→ Supplied material:

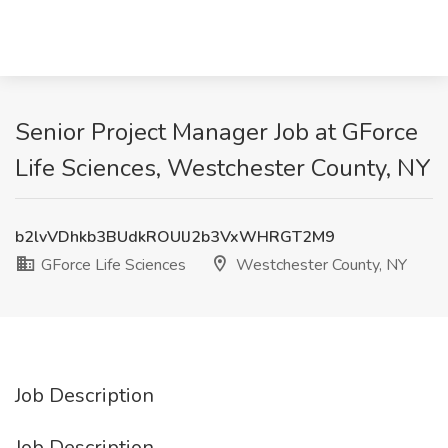
Senior Project Manager Job at GForce
Life Sciences, Westchester County, NY
b2lvVDhkb3BUdkROUlJ2b3VxWHRGT2M9
GForce Life Sciences
Westchester County, NY
Job Description
Job Description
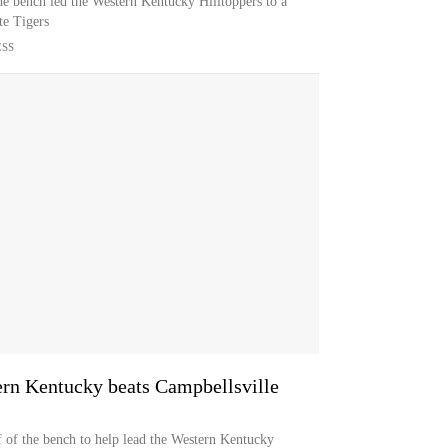
the bench led the Western Kentucky Hilltoppers to a
te Tigers
ESS
ern Kentucky beats Campbellsville
f of the bench to help lead the Western Kentucky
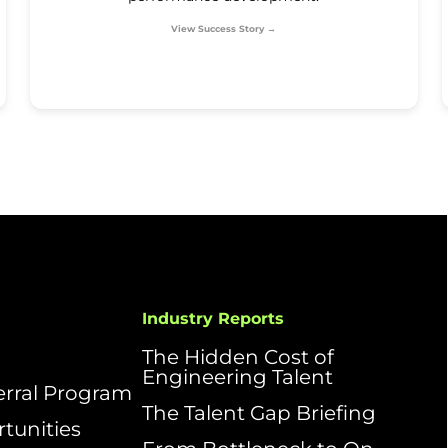
View Success Story →
Industry Reports
The Hidden Cost of
Engineering Talent
ferral Program
The Talent Gap Briefing
tunities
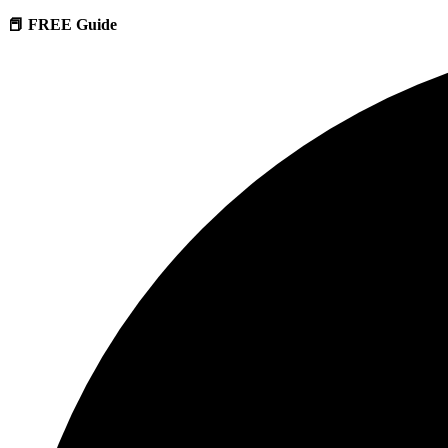
📕 FREE Guide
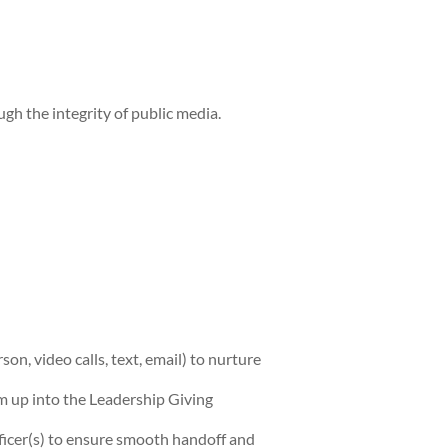
h the integrity of public media.
n, video calls, text, email) to nurture
m up into the Leadership Giving
fficer(s) to ensure smooth handoff and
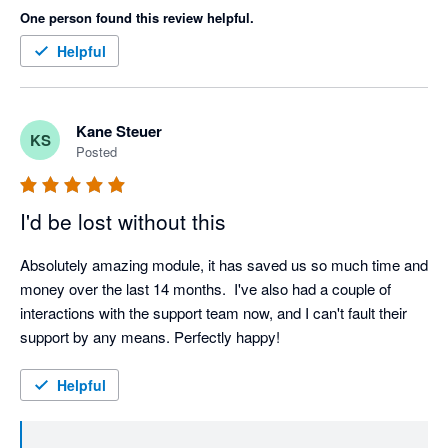
One person found this review helpful.
Helpful
Kane Steuer
KS
Posted
I'd be lost without this
Absolutely amazing module, it has saved us so much time and 
money over the last 14 months.  I've also had a couple of 
interactions with the support team now, and I can't fault their 
support by any means. Perfectly happy!
Helpful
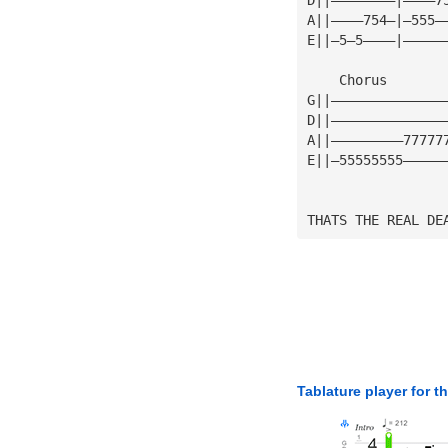
A||————754—|—555—
E||—5—5————|—————
    Chorus       
G||——————————————
D||——————————————
A||—————————77777
E||—55555555—————
THATS THE REAL DE
Tablature player for t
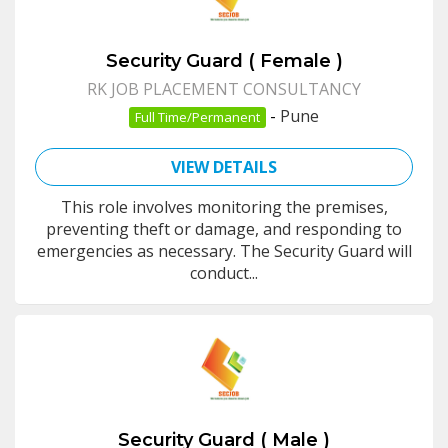
Security Guard ( Female )
RK JOB PLACEMENT CONSULTANCY
-
Pune
Full Time/Permanent
VIEW DETAILS
This role involves monitoring the premises,
preventing theft or damage, and responding to
emergencies as necessary. The Security Guard will
conduct...
Security Guard ( Male )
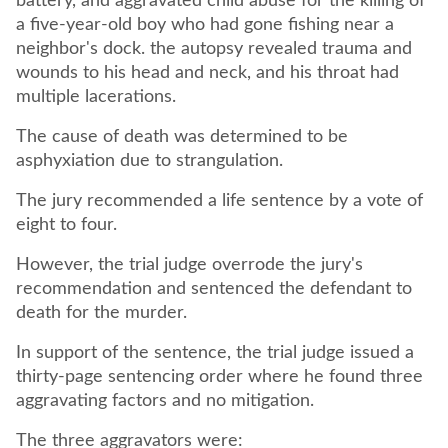
battery, and aggravated child abuse for the killing of
a five-year-old boy who had gone fishing near a
neighbor's dock. the autopsy revealed trauma and
wounds to his head and neck, and his throat had
multiple lacerations.
The cause of death was determined to be
asphyxiation due to strangulation.
The jury recommended a life sentence by a vote of
eight to four.
However, the trial judge overrode the jury's
recommendation and sentenced the defendant to
death for the murder.
In support of the sentence, the trial judge issued a
thirty-page sentencing order where he found three
aggravating factors and no mitigation.
The three aggravators were:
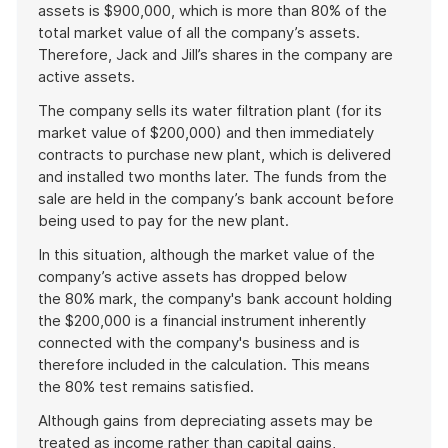
assets is $900,000, which is more than 80% of the
total market value of all the company’s assets.
Therefore, Jack and Jill’s shares in the company are
active assets.
The company sells its water filtration plant (for its
market value of $200,000) and then immediately
contracts to purchase new plant, which is delivered
and installed two months later. The funds from the
sale are held in the company’s bank account before
being used to pay for the new plant.
In this situation, although the market value of the
company’s active assets has dropped below
the 80% mark, the company's bank account holding
the $200,000 is a financial instrument inherently
connected with the company's business and is
therefore included in the calculation. This means
the 80% test remains satisfied.
Although gains from depreciating assets may be
treated as income rather than capital gains,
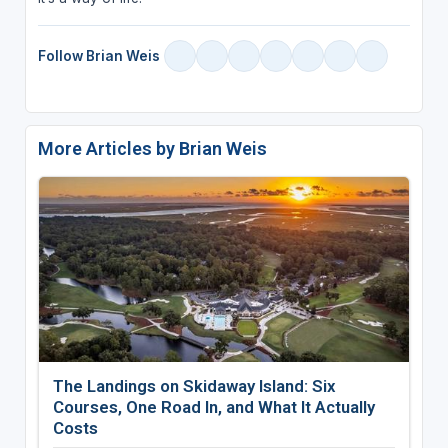
Follow Brian Weis
More Articles by Brian Weis
The Landings on Skidaway Island: Six
Courses, One Road In, and What It Actually
Costs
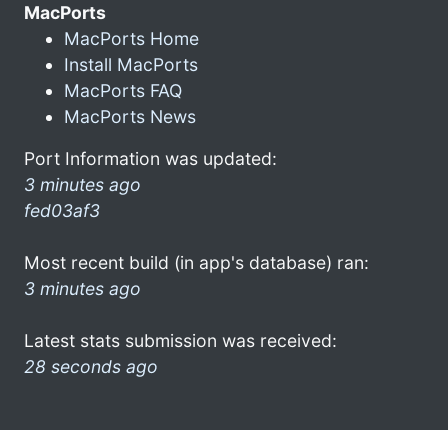
MacPorts
MacPorts Home
Install MacPorts
MacPorts FAQ
MacPorts News
Port Information was updated:
3 minutes ago
fed03af3
Most recent build (in app's database) ran:
3 minutes ago
Latest stats submission was received:
28 seconds ago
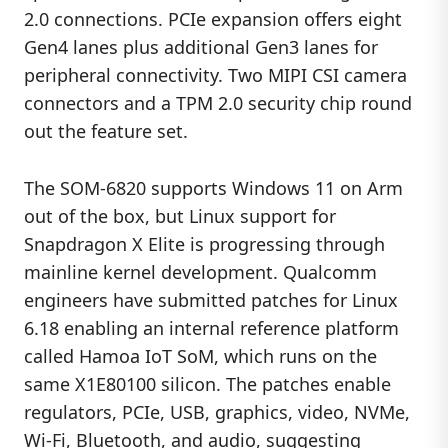
2.0 connections. PCIe expansion offers eight
Gen4 lanes plus additional Gen3 lanes for
peripheral connectivity. Two MIPI CSI camera
connectors and a TPM 2.0 security chip round
out the feature set.
The SOM-6820 supports Windows 11 on Arm
out of the box, but Linux support for
Snapdragon X Elite is progressing through
mainline kernel development. Qualcomm
engineers have submitted patches for Linux
6.18 enabling an internal reference platform
called Hamoa IoT SoM, which runs on the
same X1E80100 silicon. The patches enable
regulators, PCIe, USB, graphics, video, NVMe,
Wi-Fi, Bluetooth, and audio, suggesting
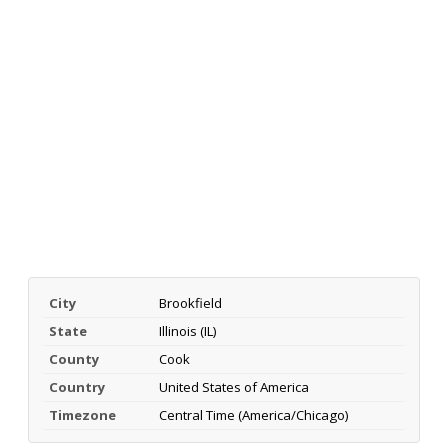
City
Brookfield
State
Illinois (IL)
County
Cook
Country
United States of America
Timezone
Central Time (America/Chicago)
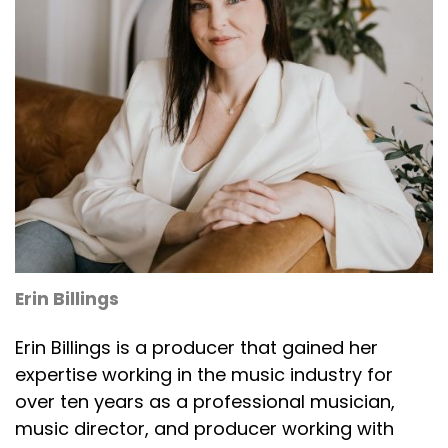
Erin Billings
Erin Billings is a producer that gained her
expertise working in the music industry for
over ten years as a professional musician,
music director, and producer working with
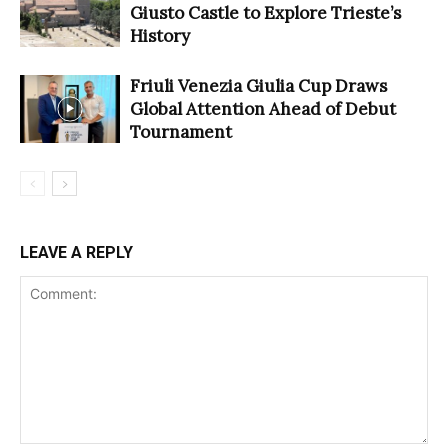
Giusto Castle to Explore Trieste’s
History
Friuli Venezia Giulia Cup Draws
Global Attention Ahead of Debut
Tournament
LEAVE A REPLY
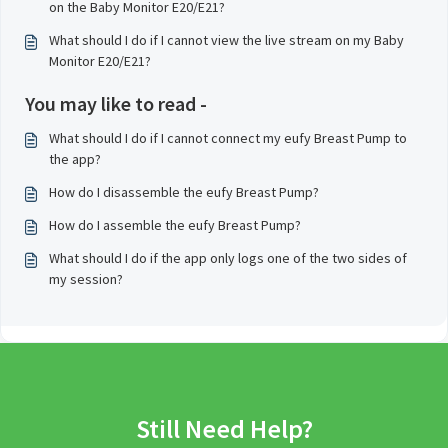
on the Baby Monitor E20/E21?
What should I do if I cannot view the live stream on my Baby
Monitor E20/E21?
You may like to read -
What should I do if I cannot connect my eufy Breast Pump to
the app?
How do I disassemble the eufy Breast Pump?
How do I assemble the eufy Breast Pump?
What should I do if the app only logs one of the two sides of
my session?
Still Need Help?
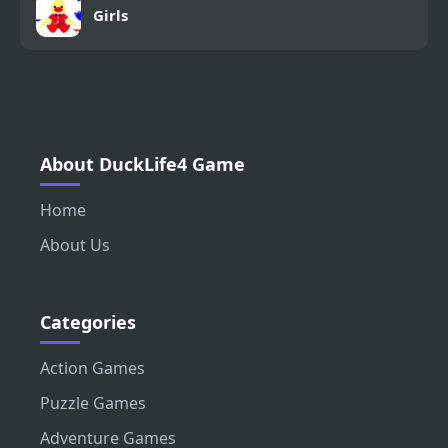
Girls
About DuckLife4 Game
Home
About Us
Categories
Action Games
Puzzle Games
Adventure Games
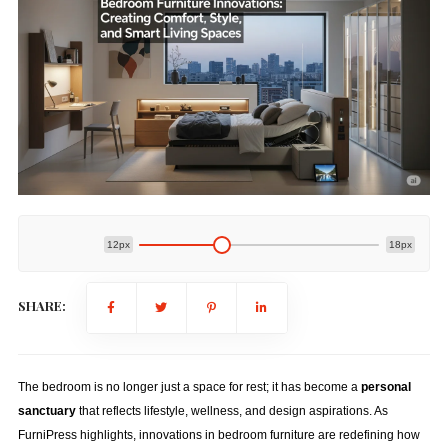
12px
18px
SHARE:
The bedroom is no longer just a space for rest; it has become a
personal
sanctuary
that reflects lifestyle, wellness, and design aspirations. As
FurniPress highlights, innovations in bedroom furniture are redefining how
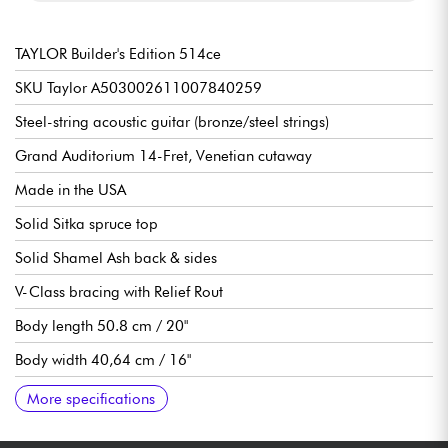
TAYLOR Builder's Edition 514ce
SKU Taylor A503002611007840259
Steel-string acoustic guitar (bronze/steel strings)
Grand Auditorium 14-Fret, Venetian cutaway
Made in the USA
Solid Sitka spruce top
Solid Shamel Ash back & sides
V-Class bracing with Relief Rout
Body length 50.8 cm / 20"
Body width 40,64 cm / 16"
Body depth 11,76 cm / 4.5/8"
African mahogany neck
African Ebony Crelicam fingerboard, 20x frets (14 out of body)
25-1/2" scale
Neck width 1st fret 1.3/4" (4.45 cm)
Taylor Expression System 2 preamp
Gotoh die-cast tuning machines
Graphite head nut
Micarta body nut
Body gloss finish
Satin neck finish
Sold with Taylor Deluxe Hardshell Brown case
Recommended string gauges : Light
More specifications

→ Try it: For the records above, count the lines that contain the word "found" and give only that number.

→ Result: 2